Ultimately, establishing a “permanent” human presence on the moon is a very different task than the “permanence” in low Earth orbit that NASA and other space agencies have achieved via manned spacecraft such as the International Space Station (ISS), says Clive Neal, a longtime advocate of lunar exploration and professor of planetary geology at the University of Notre Dame.
“‘Permanent’ on the moon means we have a station on the lunar surface that always has a human there,” says Neal. The precedent is the ISS: maintained through international cooperation (but notably excluding China), the orbital facility has enabled a continuous human presence in space for more than 25 years.
But for the moon, “the first thing is to have a lunar port with a purpose-built landing and launch pad,” Neal says. “It must be robust and easy to repair, used over and over again without breaking down, and support a cadence of human and cargo-carrying vessels coming and going from the same location.”
From there, surface transport rovers will be critical. “It’s a staged but integrated infrastructure,” he says. “There is power, ports, logistics, resources and housing.”
And speaking of housing, “a tin can on the surface isn’t going to … be,” Neal adds. A habitat would likely need to be buried beneath lunar soil to protect its inhabitants from cosmic radiation, micrometeoroid impacts, and the intense thermal fluctuations associated with the week-long lunar day and night.
We’re here to stay – so stay away!
For Michelle Hanlon, executive director of the Center for Air and Space Law at the University of Mississippi, “permanence” on the moon does not necessarily mean a single inhabited structure planted in one place, but rather “the ability to maintain a continuous presence through regular missions, infrastructure build-up and ongoing surface operations.”
A better way to think of a moon base is as a network of systems, says Hanlon. And because these systems can’t all be packed together or right next to each other (missiles are best kept far away from nuclear reactors, for example), even a relatively small installation can have a fairly large operational footprint. In other words, permanence on the moon for any nation will not just be a matter of high-tech bricks and mortar, she says.
The basic legal document for anyone wishing to set up shop on the moon is the United Nations Outer Space Treaty of 1967. The treaty effectively prohibits national appropriation or private ownership of the moon, favoring a “for all mankind” approach.

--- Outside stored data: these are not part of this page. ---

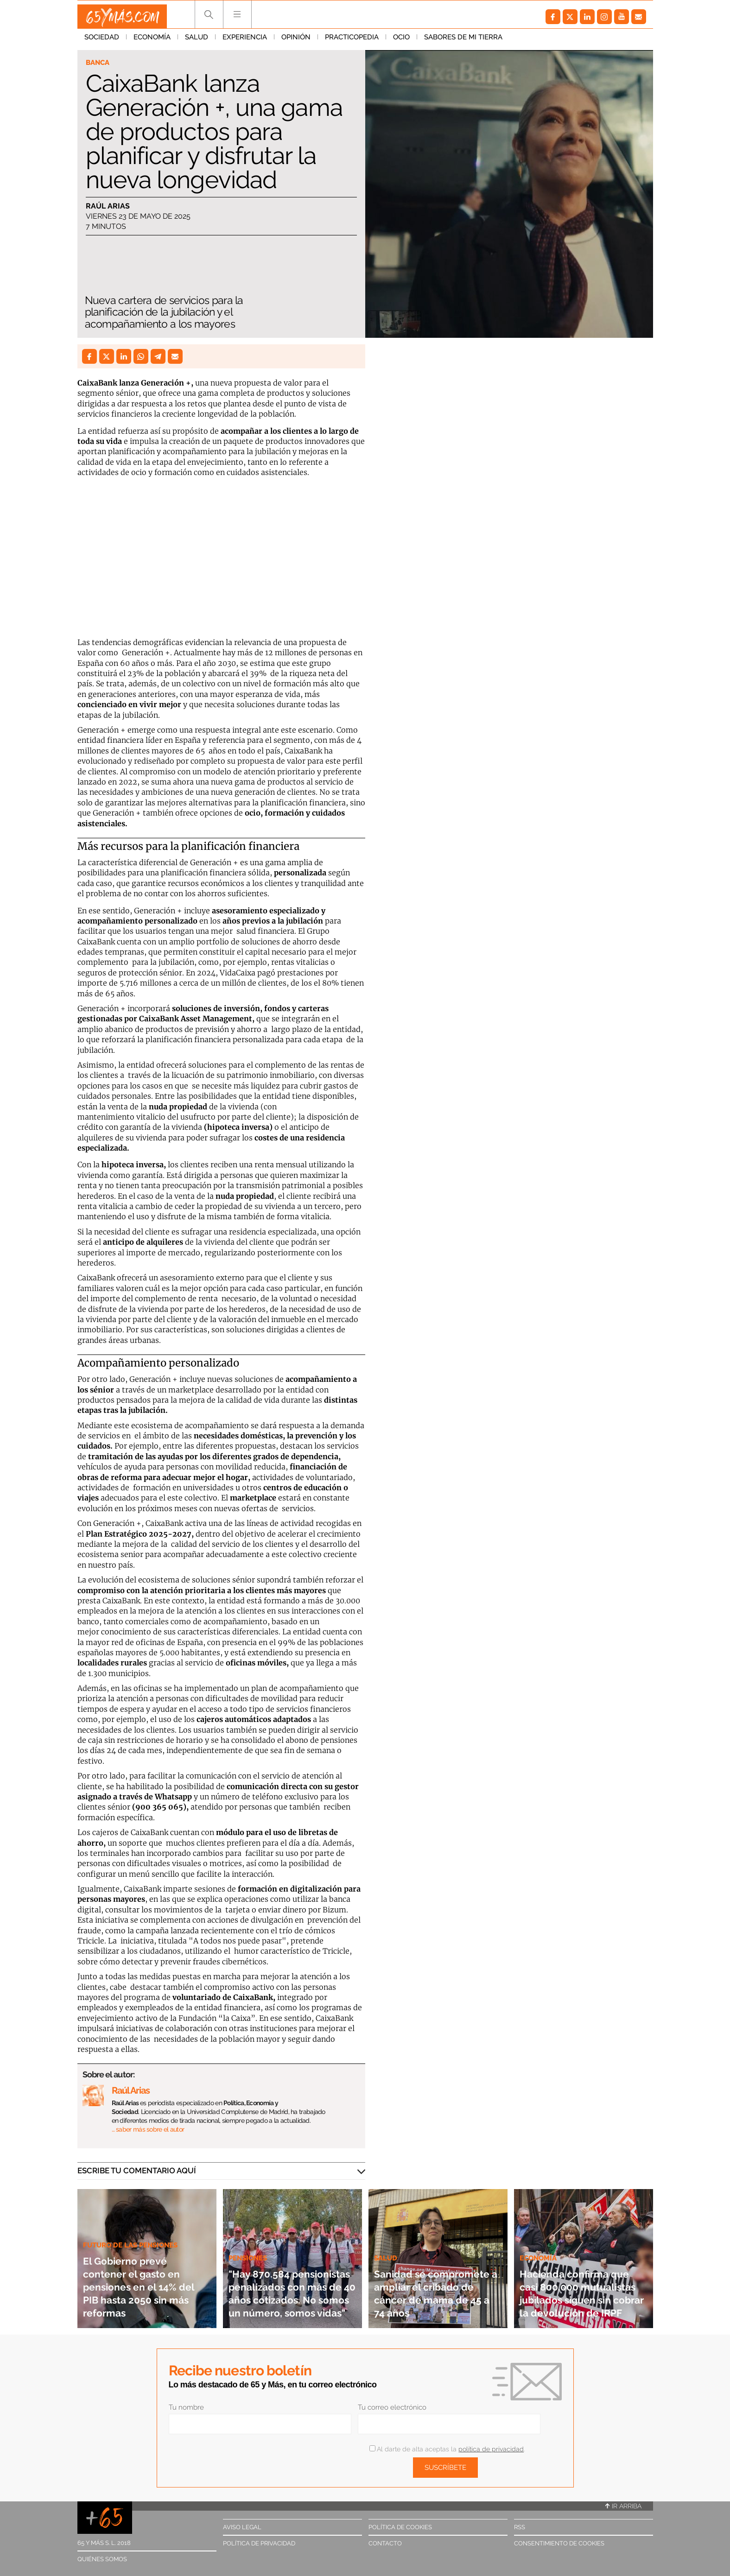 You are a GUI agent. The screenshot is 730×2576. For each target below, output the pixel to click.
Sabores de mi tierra (463, 41)
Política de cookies (400, 2527)
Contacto (385, 2543)
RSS (519, 2527)
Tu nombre (186, 2407)
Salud (196, 41)
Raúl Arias (108, 207)
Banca (99, 63)
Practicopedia (352, 41)
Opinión (296, 41)
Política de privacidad (259, 2543)
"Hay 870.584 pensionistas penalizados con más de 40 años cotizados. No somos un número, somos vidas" (292, 2273)
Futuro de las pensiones (136, 2231)
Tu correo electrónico (392, 2407)
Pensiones (251, 2218)
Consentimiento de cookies (559, 2543)
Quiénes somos (102, 2559)
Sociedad (101, 41)
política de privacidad (491, 2449)
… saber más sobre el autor (148, 2129)
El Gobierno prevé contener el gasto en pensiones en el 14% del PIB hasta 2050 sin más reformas (141, 2280)
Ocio (401, 41)
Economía (152, 41)
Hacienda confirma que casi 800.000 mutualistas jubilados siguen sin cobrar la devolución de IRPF (583, 2280)
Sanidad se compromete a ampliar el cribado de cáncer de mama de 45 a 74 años (436, 2286)
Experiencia (244, 41)
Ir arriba (623, 2506)
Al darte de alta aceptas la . (447, 2449)
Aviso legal (242, 2527) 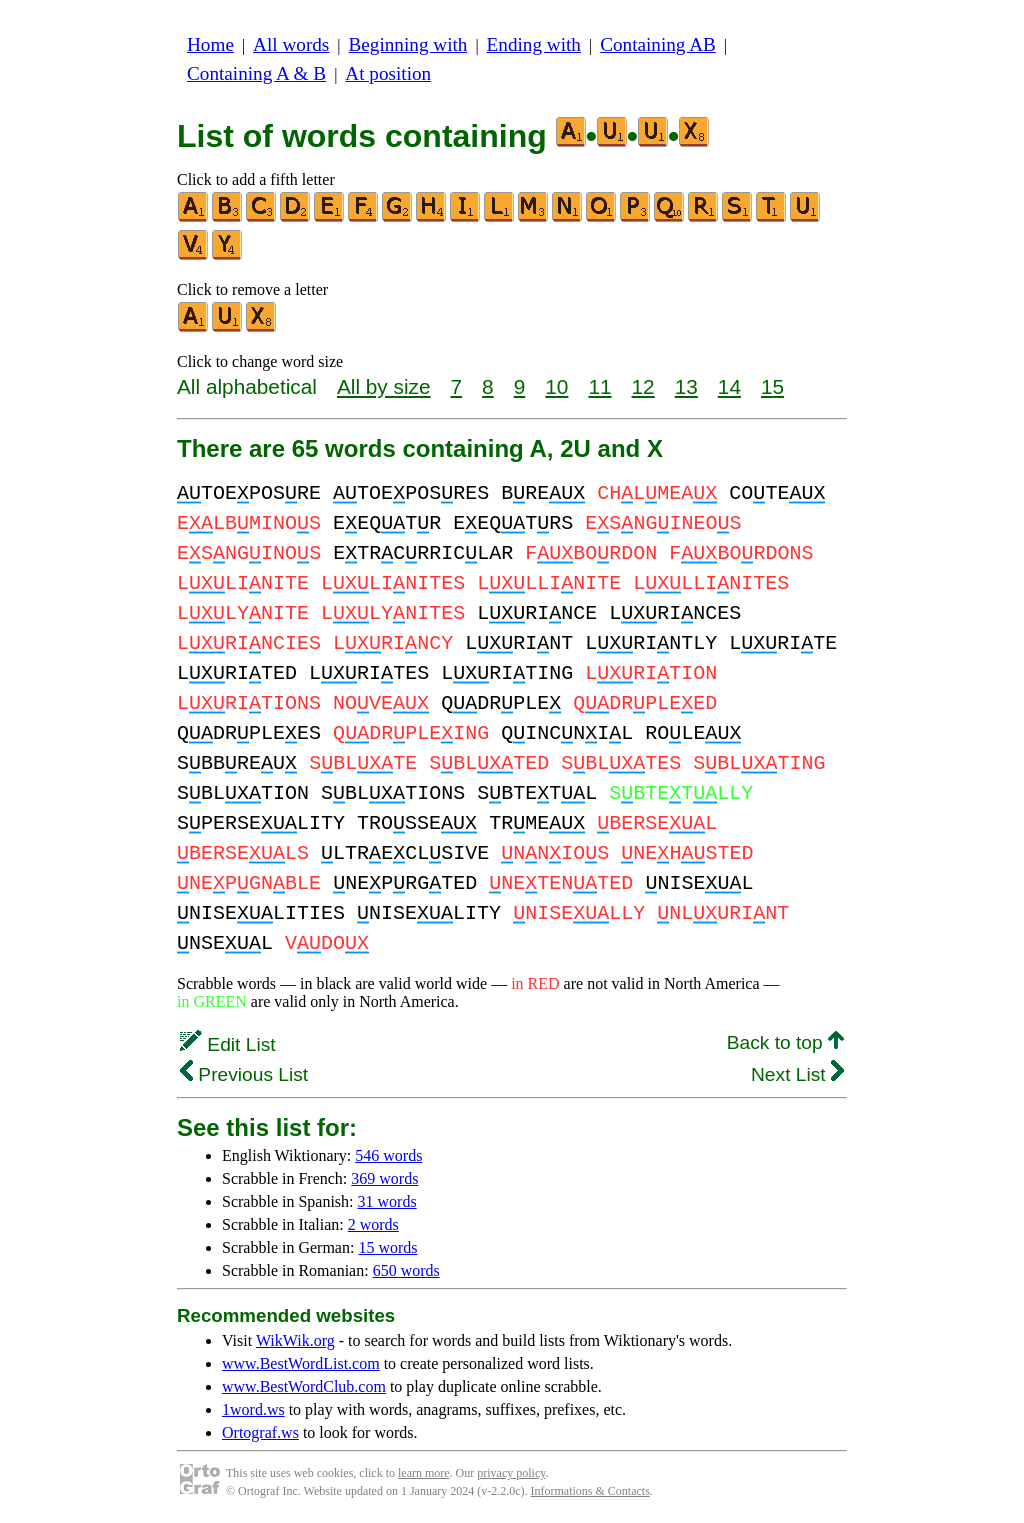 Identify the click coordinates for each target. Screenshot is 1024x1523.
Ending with (534, 44)
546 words (388, 1155)
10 (556, 386)
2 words (373, 1224)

However, loopholes exist that allow lunar explorers to establish “safety zones” to protect their work and themselves from potentially harmful interference from other lunar visiting parties. These zones will be operational buffers to minimize risk, says Hanlon, rather than explicit territorial claims. They could nevertheless prove to be exclusionary.

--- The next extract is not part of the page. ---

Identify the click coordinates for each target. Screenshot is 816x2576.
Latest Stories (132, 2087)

“It will be a test of governance,” she says. “The real question is whether multiple nations can operate side by side on the most valuable sites on the Moon without turning operational security into geopolitical exclusion.”

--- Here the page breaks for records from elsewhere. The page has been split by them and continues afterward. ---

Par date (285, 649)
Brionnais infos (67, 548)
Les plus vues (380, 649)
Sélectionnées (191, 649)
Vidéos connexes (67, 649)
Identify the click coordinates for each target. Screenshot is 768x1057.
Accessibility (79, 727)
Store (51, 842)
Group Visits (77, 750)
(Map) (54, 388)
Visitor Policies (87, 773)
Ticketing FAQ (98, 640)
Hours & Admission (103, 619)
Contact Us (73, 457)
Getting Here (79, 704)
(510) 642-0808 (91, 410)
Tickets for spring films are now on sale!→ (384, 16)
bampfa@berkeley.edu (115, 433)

Complicating all of this is that the moon’s south pole is rugged and remote from more easily accessible areas, meaning there are surprisingly few places to build there. Several key conditions must match: terrain suitable for landing; nearly continuous sunlight for power; proximity to permanently shadowed craters that may contain water ice; and ideally the possibility of line-of-sight communication with Earth.
“These combinations only occur in limited places,” says Hanlon. “So the real issue is not whether there is space somewhere on the moon, but whether there is space in a handful of places that make sustained operations practical.